Stored data entries:
━━━━━━━━

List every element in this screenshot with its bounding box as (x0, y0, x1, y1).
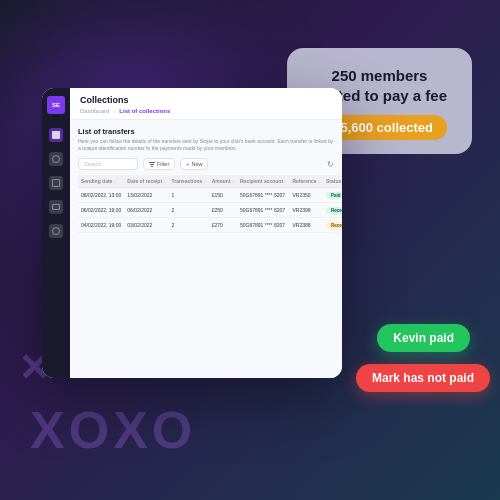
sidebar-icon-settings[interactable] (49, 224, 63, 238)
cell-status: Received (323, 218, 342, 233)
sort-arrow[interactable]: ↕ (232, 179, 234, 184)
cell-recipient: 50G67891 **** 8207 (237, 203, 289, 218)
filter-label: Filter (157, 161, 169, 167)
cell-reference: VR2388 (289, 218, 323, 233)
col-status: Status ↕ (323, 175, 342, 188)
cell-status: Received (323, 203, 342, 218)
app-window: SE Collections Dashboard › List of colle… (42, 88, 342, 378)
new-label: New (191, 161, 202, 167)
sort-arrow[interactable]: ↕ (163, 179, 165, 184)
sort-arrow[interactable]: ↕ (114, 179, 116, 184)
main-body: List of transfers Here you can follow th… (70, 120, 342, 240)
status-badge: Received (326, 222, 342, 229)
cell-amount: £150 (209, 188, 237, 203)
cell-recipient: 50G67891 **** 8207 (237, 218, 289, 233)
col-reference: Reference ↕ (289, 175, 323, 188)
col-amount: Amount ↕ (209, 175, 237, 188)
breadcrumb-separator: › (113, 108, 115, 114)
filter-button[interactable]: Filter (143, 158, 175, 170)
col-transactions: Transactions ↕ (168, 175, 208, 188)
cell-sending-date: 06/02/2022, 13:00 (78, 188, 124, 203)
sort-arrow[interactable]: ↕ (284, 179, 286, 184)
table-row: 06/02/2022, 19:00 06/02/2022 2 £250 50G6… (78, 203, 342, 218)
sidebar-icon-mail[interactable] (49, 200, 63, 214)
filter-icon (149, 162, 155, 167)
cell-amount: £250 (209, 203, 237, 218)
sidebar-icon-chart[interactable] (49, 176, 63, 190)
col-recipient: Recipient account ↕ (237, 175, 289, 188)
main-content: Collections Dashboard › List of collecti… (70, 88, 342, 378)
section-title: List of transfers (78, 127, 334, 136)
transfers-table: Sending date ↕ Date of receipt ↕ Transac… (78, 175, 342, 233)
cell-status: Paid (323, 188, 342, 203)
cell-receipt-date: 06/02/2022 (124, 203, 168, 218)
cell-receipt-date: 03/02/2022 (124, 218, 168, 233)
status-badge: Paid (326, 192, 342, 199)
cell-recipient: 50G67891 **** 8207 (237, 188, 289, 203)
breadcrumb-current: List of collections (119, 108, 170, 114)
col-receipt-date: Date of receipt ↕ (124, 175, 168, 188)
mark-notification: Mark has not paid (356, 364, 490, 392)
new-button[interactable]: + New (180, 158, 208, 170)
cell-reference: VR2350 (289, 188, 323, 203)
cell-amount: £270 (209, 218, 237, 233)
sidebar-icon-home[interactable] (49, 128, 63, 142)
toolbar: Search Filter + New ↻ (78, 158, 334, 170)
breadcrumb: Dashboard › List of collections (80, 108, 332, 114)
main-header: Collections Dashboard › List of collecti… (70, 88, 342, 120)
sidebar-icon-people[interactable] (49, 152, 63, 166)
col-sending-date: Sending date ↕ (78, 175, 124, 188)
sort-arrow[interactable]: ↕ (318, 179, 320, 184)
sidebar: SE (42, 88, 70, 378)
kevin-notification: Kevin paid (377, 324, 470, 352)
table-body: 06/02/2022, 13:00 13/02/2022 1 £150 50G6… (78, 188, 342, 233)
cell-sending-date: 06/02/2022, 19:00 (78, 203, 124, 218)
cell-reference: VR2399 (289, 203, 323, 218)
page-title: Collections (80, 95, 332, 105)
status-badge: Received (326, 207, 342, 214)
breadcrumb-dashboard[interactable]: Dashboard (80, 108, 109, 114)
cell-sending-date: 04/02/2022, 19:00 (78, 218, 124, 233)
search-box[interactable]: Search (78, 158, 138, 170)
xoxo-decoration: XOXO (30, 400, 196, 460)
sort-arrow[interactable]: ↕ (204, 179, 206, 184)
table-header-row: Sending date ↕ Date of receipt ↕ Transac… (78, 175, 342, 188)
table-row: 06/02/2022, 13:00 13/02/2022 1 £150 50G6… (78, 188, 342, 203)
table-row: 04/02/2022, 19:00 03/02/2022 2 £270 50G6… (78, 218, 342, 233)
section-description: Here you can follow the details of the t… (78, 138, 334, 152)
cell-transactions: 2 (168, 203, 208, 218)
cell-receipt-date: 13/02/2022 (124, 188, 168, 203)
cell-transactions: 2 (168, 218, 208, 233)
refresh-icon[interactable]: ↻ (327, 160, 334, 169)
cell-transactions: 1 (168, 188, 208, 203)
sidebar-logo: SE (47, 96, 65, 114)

━━━━━━━━

■ Work instructions: Your copy should match the data exactly, apart from the images, which are dropped.

■ Solution to the problem:
List every element in this screenshot with its bounding box as (x0, y0, x1, y1).
sidebar-icon-settings[interactable] (49, 224, 63, 238)
cell-status: Received (323, 218, 342, 233)
sort-arrow[interactable]: ↕ (232, 179, 234, 184)
cell-recipient: 50G67891 **** 8207 (237, 203, 289, 218)
filter-label: Filter (157, 161, 169, 167)
cell-reference: VR2388 (289, 218, 323, 233)
col-status: Status ↕ (323, 175, 342, 188)
cell-status: Received (323, 203, 342, 218)
app-window: SE Collections Dashboard › List of colle… (42, 88, 342, 378)
new-label: New (191, 161, 202, 167)
sort-arrow[interactable]: ↕ (163, 179, 165, 184)
sort-arrow[interactable]: ↕ (114, 179, 116, 184)
main-body: List of transfers Here you can follow th… (70, 120, 342, 240)
status-badge: Received (326, 222, 342, 229)
cell-amount: £150 (209, 188, 237, 203)
cell-recipient: 50G67891 **** 8207 (237, 218, 289, 233)
col-reference: Reference ↕ (289, 175, 323, 188)
col-amount: Amount ↕ (209, 175, 237, 188)
breadcrumb-separator: › (113, 108, 115, 114)
filter-button[interactable]: Filter (143, 158, 175, 170)
col-transactions: Transactions ↕ (168, 175, 208, 188)
cell-sending-date: 06/02/2022, 13:00 (78, 188, 124, 203)
sort-arrow[interactable]: ↕ (284, 179, 286, 184)
table-row: 06/02/2022, 19:00 06/02/2022 2 £250 50G6… (78, 203, 342, 218)
sidebar-icon-mail[interactable] (49, 200, 63, 214)
filter-icon (149, 162, 155, 167)
cell-amount: £250 (209, 203, 237, 218)
sidebar-icon-chart[interactable] (49, 176, 63, 190)
col-recipient: Recipient account ↕ (237, 175, 289, 188)
main-content: Collections Dashboard › List of collecti… (70, 88, 342, 378)
section-title: List of transfers (78, 127, 334, 136)
transfers-table: Sending date ↕ Date of receipt ↕ Transac… (78, 175, 342, 233)
cell-status: Paid (323, 188, 342, 203)
cell-receipt-date: 06/02/2022 (124, 203, 168, 218)
cell-receipt-date: 03/02/2022 (124, 218, 168, 233)
status-badge: Paid (326, 192, 342, 199)
cell-recipient: 50G67891 **** 8207 (237, 188, 289, 203)
breadcrumb-current: List of collections (119, 108, 170, 114)
col-receipt-date: Date of receipt ↕ (124, 175, 168, 188)
mark-notification: Mark has not paid (356, 364, 490, 392)
new-button[interactable]: + New (180, 158, 208, 170)
cell-reference: VR2350 (289, 188, 323, 203)
cell-amount: £270 (209, 218, 237, 233)
sidebar-icon-home[interactable] (49, 128, 63, 142)
toolbar: Search Filter + New ↻ (78, 158, 334, 170)
breadcrumb: Dashboard › List of collections (80, 108, 332, 114)
main-header: Collections Dashboard › List of collecti… (70, 88, 342, 120)
sidebar-icon-people[interactable] (49, 152, 63, 166)
col-sending-date: Sending date ↕ (78, 175, 124, 188)
sort-arrow[interactable]: ↕ (318, 179, 320, 184)
sidebar: SE (42, 88, 70, 378)
kevin-notification: Kevin paid (377, 324, 470, 352)
table-body: 06/02/2022, 13:00 13/02/2022 1 £150 50G6… (78, 188, 342, 233)
cell-sending-date: 06/02/2022, 19:00 (78, 203, 124, 218)
cell-reference: VR2399 (289, 203, 323, 218)
page-title: Collections (80, 95, 332, 105)
status-badge: Received (326, 207, 342, 214)
breadcrumb-dashboard[interactable]: Dashboard (80, 108, 109, 114)
cell-sending-date: 04/02/2022, 19:00 (78, 218, 124, 233)
search-box[interactable]: Search (78, 158, 138, 170)
xoxo-decoration: XOXO (30, 400, 196, 460)
sort-arrow[interactable]: ↕ (204, 179, 206, 184)
table-header-row: Sending date ↕ Date of receipt ↕ Transac… (78, 175, 342, 188)
table-row: 06/02/2022, 13:00 13/02/2022 1 £150 50G6… (78, 188, 342, 203)
table-row: 04/02/2022, 19:00 03/02/2022 2 £270 50G6… (78, 218, 342, 233)
section-description: Here you can follow the details of the t… (78, 138, 334, 152)
cell-transactions: 2 (168, 203, 208, 218)
cell-receipt-date: 13/02/2022 (124, 188, 168, 203)
cell-transactions: 2 (168, 218, 208, 233)
refresh-icon[interactable]: ↻ (327, 160, 334, 169)
cell-transactions: 1 (168, 188, 208, 203)
sidebar-logo: SE (47, 96, 65, 114)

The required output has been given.